Takeaway: To price a product right, figure out how much value it provides to your customers, not how much it costs you to offer it.
One core element of your Marketing Mix (which we have discussed in an earlier post) is your pricing strategy. Finding the right price for a new product can be tough since there are many factors that play into the pricing decision such as cost, competition, brand value, positioning etc.
The most basic way to price a product is using the cost-plus approach. Here, simply spoken, you take the total cost of your product or service and add some margin that allows your company to make a profit. For example, if you run an online store and find that a profit margin of 50% would be appropriate, you would charge your customers twice the amount it costs you to purchase an item you sell. A t-shirt that costs you $10 (i.e. cost for material, labor, overhead) would be priced at $20 at your online shop, giving you a nice 50% margin or $10 in profits per sale.

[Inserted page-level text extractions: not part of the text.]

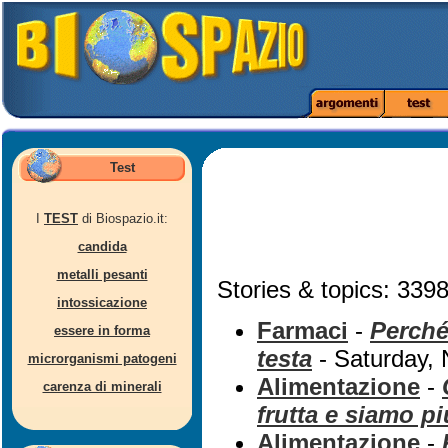
Test
I
TEST
di Biospazio.it:
candida
metalli pesanti
Stories & topics: 3398
intossicazione
Farmaci
-
Perché 
essere in forma
testa
- Saturday,
microrganismi patogeni
Alimentazione
-
carenza di minerali
frutta e siamo p
Alimentazione
-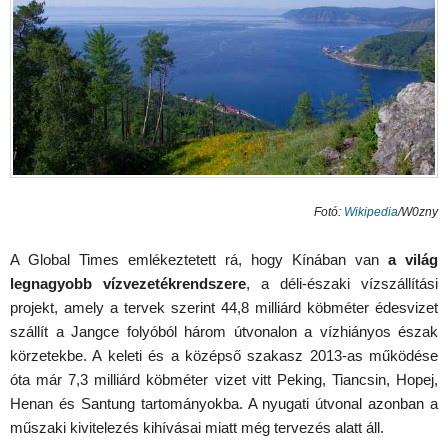
Fotó:
Wikipedia
/W0zny
A Global Times emlékeztetett rá, hogy Kínában van
a világ
legnagyobb vízvezetékrendszere
, a déli-északi vízszállítási
projekt, amely a tervek szerint 44,8 milliárd köbméter édesvizet
szállít a Jangce folyóból három útvonalon a vízhiányos észak
körzetekbe. A keleti és a középső szakasz 2013-as működése
óta már 7,3 milliárd köbméter vizet vitt Peking, Tiancsin, Hopej,
Henan és Santung tartományokba. A nyugati útvonal azonban a
műszaki kivitelezés kihívásai miatt még tervezés alatt áll.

While this is an easy and straight-forward way to price your products, it ignores how your competitors price their products and what your customers are willing to pay. A better approach to pricing is the Economic Value to Customer (EVC). The basic idea behind the EVC is that your customer’s maximum willingness to pay is the sum of the price of the closest substitute to your product (reference value) and the additional value your product provides relative to the best alternative (differentiation value). If you express this relationship in a formula, it looks like this:
EVC = reference value + differentiation value
Let’s look at an example: Say, you are in the market to buy a smartphone and you have certain needs such as a good camera, a high amount of storage, a big display etc. After some research, you find an Android phone by a leading brand that seems to fulfill all your needs for $300. This is your reference value.
Now you are debating whether you should get an iPhone instead that would also tick all the boxes on your feature wish list. But the iPhone, in this example, is priced at $600. So, under what circumstances would you (or anyone else) buy the iPhone? This depends on whether the iPhone provides equal to or more than $300 in differentiation value ($600 – $300 in reference value).

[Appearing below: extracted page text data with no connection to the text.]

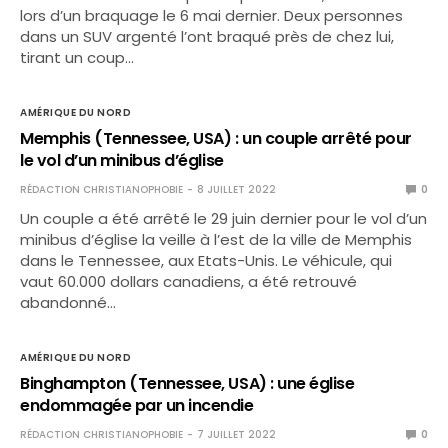
lors d’un braquage le 6 mai dernier. Deux personnes
dans un SUV argenté l’ont braqué près de chez lui,
tirant un coup…
AMÉRIQUE DU NORD
Memphis (Tennessee, USA) : un couple arrêté pour
le vol d’un minibus d’église
RÉDACTION CHRISTIANOPHOBIE
8 JUILLET 2022
0
Un couple a été arrêté le 29 juin dernier pour le vol d’un
minibus d’église la veille à l’est de la ville de Memphis
dans le Tennessee, aux Etats-Unis. Le véhicule, qui
vaut 60.000 dollars canadiens, a été retrouvé
abandonné…
AMÉRIQUE DU NORD
Binghampton (Tennessee, USA) : une église
endommagée par un incendie
RÉDACTION CHRISTIANOPHOBIE
7 JUILLET 2022
0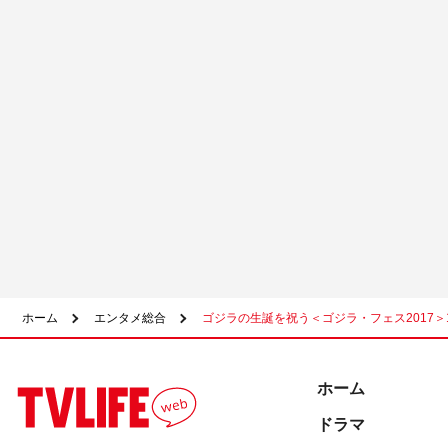
ホーム
エンタメ総合
ゴジラの生誕を祝う＜ゴジラ・フェス2017＞
ホーム
ドラマ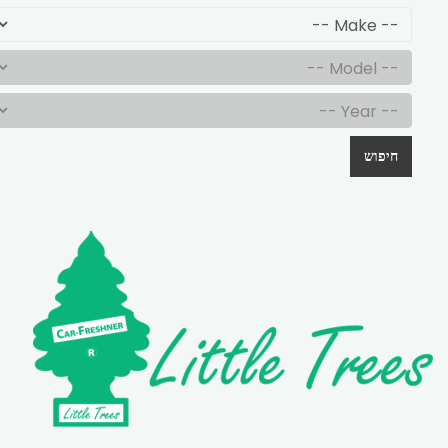
חיפוש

What are sources for this differentiation value? The Apple branding, the design, the quality of the materials used, additional features, fast availability, network benefits (maybe all your friends have iPhones or your other devices are Apple products), support and so on. Do these factors provide you as a customer with an additional $300 in value? It depends on what you value. And this is where pricing becomes even trickier because not all customers are created equal. For some people, the design and the branding alone might be worth $300, for others all the factors listed don’t provide any additional value.
What implications does this have on your pricing decisions?
- First, figure out what benefits your product provides to your customers. What sources of value do you have? A feature alone is worth $0 if your customers don’t value it.
- Second, identify what the closest substitute to your product and its price point is. Realize that the more identical and cheaper the substitute is, the lower the EVC of your product will be.
- Third, calculate what sources of differentiation value are and how much $-value these create for your customers. Here, it’s important to keep in mind that different customer segments will assign different values to certain benefits. This should inform how you tailor your product to different customer segments (all smartphone brands offer more than one model to do exactly this) and how you communicate the differentiation value to them.
- Finally, find the right price by looking at reference and differentiation value. Note, that you shouldn’t necessarily price your product at the EVC but rather use it as the maximum price at which customers receive the value they perceive.